Cop Who Allegedly Plotted To Assist ISIS Had Ties To Convicted Terrorists

Undercover FBI agents were talking to Nicholas Young for years before he was arrested.

As he got closer to joining one of the world’s most notorious terror groups, Nicholas Young was getting paranoid that the FBI was watching him.

It turns out the FBI was, in fact, watching him. They had been for years.

Young, a 36-year-old officer with the District of Columbia region’s Metro Transit Police Department, was arrested on Wednesday morning at department headquarters after a years-long investigation into his ties to ISIS, the U.S. Attorney’s office for the Eastern District of Virginia confirmed to The Huffington Post.

There was never any “direct threat” to the transit system and most of Young’s alleged interests were overseas, a spokesman said.

Authorities say they first made contact with Young in 2010 after he complained about the arrest of his buddy Zachary Chesser, who was later famously convicted on terrorism charges for threatening the creators of “South Park.”

Over the next six years, Young met with several undercover FBI officers and informants in various attempts to send money overseas, communicate with known terrorists and plan an attack on the FBI, according to his arrest affidavit (featured below). Alongside undercover officers, he also met with Amine El Khalifi, who in 2012 was sentenced to 30 years in prison over a plot to carry out a suicide bomb attack in Washington, D.C.

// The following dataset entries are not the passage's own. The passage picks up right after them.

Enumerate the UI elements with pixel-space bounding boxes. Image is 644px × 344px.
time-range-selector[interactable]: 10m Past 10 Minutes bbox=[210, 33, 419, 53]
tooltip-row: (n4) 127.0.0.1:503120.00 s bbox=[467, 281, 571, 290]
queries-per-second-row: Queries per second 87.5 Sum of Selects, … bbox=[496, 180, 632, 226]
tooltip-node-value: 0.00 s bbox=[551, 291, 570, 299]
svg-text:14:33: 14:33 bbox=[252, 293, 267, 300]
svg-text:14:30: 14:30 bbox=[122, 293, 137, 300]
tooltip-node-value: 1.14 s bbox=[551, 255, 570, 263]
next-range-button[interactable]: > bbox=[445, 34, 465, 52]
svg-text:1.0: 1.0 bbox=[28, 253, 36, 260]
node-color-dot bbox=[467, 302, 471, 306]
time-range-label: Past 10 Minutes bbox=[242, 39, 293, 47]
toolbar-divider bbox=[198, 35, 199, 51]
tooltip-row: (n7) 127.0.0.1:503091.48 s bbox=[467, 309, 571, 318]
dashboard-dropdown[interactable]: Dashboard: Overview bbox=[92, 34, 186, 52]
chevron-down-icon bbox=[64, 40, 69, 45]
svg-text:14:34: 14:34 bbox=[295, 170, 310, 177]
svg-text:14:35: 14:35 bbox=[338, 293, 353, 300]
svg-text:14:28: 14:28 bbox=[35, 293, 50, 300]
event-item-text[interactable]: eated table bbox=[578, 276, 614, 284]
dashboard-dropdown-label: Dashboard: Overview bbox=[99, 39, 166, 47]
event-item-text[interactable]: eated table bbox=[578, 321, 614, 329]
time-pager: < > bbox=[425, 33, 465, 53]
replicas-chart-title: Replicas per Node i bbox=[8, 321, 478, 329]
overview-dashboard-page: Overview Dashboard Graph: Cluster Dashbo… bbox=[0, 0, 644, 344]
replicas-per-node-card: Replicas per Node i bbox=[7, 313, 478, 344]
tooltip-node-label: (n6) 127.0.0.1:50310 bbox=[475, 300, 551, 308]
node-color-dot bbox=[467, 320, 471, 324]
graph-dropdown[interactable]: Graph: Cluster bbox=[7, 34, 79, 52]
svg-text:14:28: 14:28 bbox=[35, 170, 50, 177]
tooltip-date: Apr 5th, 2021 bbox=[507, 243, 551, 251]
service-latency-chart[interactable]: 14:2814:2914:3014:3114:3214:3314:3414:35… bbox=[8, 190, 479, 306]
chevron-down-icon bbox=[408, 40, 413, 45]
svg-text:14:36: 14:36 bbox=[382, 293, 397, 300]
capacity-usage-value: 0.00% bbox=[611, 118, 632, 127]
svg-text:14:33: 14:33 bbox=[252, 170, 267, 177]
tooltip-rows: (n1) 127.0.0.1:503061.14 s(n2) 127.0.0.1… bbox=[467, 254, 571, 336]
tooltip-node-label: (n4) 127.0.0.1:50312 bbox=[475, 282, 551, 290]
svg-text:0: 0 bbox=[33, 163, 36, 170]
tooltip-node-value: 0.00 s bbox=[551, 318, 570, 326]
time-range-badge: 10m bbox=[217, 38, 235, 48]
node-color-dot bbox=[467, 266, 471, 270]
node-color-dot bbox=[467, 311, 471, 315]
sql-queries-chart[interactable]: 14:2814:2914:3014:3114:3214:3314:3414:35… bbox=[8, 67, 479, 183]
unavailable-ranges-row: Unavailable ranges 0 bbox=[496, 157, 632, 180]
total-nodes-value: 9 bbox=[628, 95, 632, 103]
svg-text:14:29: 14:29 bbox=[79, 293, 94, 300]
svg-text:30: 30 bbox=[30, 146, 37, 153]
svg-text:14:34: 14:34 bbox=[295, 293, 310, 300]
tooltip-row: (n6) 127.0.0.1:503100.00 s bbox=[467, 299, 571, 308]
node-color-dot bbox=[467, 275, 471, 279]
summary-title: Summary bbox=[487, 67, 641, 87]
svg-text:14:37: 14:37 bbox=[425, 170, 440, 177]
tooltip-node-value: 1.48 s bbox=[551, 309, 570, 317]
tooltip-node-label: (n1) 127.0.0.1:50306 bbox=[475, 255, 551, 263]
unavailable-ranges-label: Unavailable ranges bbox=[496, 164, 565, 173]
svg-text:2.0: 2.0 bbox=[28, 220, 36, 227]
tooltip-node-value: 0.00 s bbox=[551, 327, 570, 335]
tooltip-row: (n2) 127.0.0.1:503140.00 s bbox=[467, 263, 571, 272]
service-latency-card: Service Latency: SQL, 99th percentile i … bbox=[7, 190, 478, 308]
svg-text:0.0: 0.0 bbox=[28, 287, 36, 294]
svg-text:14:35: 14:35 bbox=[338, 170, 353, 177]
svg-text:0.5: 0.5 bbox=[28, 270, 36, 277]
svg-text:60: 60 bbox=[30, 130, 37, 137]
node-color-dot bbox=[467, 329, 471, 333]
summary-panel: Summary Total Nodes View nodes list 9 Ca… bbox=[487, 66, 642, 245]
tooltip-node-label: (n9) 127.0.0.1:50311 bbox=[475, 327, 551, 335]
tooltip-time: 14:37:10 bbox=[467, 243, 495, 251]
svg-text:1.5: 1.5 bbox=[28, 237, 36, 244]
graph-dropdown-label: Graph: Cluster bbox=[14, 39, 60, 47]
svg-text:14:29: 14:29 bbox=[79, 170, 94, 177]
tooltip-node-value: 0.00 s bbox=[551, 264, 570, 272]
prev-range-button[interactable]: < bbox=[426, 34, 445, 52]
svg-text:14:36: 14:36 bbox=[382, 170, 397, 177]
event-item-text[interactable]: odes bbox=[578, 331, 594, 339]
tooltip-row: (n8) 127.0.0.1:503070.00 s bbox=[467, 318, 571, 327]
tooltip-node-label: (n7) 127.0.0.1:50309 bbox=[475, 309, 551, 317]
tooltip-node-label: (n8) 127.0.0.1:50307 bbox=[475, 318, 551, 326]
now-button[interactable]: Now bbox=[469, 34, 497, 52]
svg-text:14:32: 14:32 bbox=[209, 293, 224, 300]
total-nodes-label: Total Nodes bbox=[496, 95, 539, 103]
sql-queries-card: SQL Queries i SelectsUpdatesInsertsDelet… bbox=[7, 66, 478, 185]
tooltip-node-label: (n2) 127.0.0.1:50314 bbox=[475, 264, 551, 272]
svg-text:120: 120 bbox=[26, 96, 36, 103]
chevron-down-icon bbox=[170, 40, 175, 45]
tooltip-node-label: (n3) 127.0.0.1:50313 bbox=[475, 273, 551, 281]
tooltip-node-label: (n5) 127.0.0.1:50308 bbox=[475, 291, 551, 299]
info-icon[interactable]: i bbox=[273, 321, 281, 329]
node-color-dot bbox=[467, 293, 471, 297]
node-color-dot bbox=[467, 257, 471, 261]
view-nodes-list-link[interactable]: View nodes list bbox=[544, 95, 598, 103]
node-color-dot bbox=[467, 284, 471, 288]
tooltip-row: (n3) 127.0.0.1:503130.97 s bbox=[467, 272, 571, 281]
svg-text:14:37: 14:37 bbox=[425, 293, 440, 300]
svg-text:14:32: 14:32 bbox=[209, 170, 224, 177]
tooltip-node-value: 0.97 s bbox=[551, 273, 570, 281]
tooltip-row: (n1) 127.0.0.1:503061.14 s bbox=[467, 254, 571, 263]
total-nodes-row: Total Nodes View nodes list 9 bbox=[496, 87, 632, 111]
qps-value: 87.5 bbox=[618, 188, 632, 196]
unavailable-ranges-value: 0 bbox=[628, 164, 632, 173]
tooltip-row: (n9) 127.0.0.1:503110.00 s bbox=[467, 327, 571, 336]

All the while, Young suspected ― and rightly so ― that he was being watched. He allegedly told undercover officers that he used burner phones to avoid FBI detection, and worried that officers would show up to his house and find his stockpile of weapons, according to the affidavit. If they did, he said he would have attempted to kill them.

If he were ever betrayed, he reportedly said, “That person’s head would be in a cinder block at the bottom of Lake Braddock.”

On another occasion, he discussed an attack on an FBI establishment, and in 2011 allegedly said he wanted to kidnap and torture an FBI agent who interviewed him about Chesser.

Last month, Young allegedly took action. He told an informant that he wanted to purchase mobile phone gift cards that would allow the self-described Islamic State to communicate and recruit via text. Authorities say that on July 28, Young sent 22 gift card codes ― worth about $250 ― to an undercover FBI agent, and said:

“Respond to verify receipt . . . may not answer depending on when as this device will be destroyed after all are sent to prevent the data being possibly seen on this end in the case of something unfortunate.”

The move was apparently the last straw for the FBI, and agents arrested him on several charges of attempting to give support to a foreign terrorist organization. He faces a maximum of 20 years in prison if convicted.

Metro General Manager Paul J. Wiedefeld told WTOP that he was horrified by the allegations.

“Metro Transit Police alerted the FBI about this individual and then worked with our federal partners throughout the investigation up to and including today’s arrest,” he said Wednesday. “Obviously, the allegations in this case are profoundly disturbing. They’re disturbing to me, and they’re disturbing to everyone who wears the uniform.”